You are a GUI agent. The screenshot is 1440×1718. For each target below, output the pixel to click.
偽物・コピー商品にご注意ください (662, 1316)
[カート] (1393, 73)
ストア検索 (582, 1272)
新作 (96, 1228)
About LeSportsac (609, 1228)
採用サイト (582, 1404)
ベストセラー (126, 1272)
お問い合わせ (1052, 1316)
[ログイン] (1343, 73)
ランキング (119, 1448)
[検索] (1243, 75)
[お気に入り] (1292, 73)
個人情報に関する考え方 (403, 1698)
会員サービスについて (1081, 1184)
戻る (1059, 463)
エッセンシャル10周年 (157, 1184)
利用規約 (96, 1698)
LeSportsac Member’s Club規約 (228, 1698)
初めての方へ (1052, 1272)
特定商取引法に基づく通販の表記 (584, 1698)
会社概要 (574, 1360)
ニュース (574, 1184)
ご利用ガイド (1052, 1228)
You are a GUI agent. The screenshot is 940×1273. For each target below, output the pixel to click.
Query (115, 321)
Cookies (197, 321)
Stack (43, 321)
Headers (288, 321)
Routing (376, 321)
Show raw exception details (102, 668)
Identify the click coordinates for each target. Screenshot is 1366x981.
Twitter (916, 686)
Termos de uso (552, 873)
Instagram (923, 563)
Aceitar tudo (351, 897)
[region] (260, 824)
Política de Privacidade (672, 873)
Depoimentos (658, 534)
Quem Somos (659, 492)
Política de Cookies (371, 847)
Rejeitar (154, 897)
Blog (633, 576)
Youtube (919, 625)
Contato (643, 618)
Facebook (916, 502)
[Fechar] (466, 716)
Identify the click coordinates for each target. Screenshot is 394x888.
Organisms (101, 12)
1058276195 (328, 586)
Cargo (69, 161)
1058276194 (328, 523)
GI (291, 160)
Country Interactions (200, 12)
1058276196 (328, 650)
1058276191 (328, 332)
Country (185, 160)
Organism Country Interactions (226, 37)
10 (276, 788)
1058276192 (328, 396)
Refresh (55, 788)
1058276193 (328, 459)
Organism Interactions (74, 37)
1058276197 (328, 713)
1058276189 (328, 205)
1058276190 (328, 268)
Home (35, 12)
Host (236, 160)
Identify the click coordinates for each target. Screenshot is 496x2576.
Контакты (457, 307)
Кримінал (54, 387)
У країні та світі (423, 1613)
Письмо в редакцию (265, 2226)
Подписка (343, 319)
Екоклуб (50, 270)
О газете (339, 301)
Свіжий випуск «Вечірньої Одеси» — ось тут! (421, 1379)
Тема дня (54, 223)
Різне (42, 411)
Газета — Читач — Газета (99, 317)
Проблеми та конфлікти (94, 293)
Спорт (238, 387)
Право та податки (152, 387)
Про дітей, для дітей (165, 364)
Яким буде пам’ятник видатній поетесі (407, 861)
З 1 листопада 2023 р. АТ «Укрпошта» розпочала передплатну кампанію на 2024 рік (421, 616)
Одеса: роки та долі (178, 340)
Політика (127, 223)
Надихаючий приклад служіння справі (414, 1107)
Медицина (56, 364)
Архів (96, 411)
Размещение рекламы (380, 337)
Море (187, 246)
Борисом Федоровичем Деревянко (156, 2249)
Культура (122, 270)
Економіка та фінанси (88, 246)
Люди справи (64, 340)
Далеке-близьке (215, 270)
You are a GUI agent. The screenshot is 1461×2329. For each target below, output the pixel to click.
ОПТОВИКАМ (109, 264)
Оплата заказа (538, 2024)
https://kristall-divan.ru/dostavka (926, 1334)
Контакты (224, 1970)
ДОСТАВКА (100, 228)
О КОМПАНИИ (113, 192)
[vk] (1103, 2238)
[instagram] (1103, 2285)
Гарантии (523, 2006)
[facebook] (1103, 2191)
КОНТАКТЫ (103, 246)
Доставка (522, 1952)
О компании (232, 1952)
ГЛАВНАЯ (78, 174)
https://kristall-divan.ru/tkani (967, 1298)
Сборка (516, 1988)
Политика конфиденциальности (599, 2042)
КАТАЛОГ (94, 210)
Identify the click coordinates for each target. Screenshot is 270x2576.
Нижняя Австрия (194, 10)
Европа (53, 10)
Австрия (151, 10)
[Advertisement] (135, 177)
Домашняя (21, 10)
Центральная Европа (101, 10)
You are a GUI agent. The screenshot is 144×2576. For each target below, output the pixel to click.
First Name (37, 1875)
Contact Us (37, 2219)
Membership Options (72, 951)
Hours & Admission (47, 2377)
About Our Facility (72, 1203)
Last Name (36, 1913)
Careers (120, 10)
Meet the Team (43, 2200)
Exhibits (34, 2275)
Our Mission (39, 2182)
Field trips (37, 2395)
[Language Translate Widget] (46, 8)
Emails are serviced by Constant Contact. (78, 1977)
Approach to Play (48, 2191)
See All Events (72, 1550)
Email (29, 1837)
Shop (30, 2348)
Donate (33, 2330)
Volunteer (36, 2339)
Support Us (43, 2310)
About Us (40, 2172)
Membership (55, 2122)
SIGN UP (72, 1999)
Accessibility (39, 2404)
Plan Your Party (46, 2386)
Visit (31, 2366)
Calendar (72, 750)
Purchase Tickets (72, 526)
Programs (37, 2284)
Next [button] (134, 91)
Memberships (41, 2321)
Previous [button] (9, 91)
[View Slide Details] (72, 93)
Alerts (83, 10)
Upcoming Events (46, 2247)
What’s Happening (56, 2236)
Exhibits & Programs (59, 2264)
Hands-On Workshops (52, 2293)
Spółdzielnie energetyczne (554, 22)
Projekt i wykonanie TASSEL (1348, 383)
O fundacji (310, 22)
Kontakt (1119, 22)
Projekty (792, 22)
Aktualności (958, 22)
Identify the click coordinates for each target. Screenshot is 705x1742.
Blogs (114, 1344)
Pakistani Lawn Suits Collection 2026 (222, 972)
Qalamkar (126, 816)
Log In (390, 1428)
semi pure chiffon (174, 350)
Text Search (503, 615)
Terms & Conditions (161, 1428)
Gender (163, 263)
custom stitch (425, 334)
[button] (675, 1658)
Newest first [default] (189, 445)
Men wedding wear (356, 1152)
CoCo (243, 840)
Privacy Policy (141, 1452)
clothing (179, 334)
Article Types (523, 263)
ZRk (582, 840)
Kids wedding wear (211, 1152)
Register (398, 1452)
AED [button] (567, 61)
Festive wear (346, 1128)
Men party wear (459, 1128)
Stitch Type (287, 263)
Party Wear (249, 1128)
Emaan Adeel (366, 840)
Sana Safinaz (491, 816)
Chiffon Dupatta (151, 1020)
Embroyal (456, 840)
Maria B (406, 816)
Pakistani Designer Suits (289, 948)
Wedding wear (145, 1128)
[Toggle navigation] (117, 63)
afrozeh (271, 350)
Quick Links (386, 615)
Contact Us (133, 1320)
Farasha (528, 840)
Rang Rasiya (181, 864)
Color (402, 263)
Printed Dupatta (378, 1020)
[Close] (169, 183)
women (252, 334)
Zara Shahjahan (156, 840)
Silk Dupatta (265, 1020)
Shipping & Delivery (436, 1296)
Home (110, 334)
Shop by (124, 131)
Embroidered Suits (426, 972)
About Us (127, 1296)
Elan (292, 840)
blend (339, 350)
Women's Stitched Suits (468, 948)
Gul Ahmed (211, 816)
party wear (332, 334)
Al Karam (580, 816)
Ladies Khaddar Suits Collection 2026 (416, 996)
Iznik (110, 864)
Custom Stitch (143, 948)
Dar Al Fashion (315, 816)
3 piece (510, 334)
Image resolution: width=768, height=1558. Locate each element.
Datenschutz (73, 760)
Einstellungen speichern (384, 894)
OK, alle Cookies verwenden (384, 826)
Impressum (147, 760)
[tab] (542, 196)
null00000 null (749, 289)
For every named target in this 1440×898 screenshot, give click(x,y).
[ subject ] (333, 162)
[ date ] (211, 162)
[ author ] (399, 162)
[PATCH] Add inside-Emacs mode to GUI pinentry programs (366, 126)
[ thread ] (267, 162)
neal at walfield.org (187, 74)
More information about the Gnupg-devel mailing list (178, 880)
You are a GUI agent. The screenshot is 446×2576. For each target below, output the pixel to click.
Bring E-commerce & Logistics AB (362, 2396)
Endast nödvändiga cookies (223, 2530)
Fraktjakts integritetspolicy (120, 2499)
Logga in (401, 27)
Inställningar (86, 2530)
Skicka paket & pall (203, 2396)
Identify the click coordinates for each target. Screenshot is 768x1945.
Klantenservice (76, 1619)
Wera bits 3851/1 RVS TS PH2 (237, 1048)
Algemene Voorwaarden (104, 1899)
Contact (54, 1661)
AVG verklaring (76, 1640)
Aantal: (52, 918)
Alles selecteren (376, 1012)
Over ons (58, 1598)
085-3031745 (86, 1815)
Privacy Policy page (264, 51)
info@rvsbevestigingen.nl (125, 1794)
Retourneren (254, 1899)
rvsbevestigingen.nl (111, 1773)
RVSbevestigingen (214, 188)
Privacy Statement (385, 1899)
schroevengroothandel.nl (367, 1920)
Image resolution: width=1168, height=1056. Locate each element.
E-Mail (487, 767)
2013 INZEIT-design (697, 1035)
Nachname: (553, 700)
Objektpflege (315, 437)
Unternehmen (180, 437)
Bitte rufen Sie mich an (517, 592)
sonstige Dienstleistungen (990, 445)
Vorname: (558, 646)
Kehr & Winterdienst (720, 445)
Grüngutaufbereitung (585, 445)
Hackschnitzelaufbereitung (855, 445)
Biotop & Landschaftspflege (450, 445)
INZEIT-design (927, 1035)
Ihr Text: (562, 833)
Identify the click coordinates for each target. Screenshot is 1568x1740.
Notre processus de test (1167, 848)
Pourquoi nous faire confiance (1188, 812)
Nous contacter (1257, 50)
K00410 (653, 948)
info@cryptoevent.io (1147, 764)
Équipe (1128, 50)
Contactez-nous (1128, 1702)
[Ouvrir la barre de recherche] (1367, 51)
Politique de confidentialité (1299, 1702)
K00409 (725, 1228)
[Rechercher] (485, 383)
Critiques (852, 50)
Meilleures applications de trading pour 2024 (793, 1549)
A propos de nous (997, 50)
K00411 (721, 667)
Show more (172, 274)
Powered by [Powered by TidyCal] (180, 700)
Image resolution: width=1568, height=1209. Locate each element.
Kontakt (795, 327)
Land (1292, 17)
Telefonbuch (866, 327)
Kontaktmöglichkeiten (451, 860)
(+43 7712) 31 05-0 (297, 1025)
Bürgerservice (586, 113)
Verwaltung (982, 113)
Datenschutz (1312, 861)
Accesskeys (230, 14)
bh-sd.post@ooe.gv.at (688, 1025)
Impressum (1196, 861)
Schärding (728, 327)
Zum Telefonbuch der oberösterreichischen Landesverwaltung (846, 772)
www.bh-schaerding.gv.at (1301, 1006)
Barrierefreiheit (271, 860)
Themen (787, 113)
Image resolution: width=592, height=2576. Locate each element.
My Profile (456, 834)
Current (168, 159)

====

* Problem details
If a line in the entries contains the word "LeSportsac", copy that line out.

* Exercise answer
About LeSportsac (609, 1228)
LeSportsac Member’s Club規約 (228, 1698)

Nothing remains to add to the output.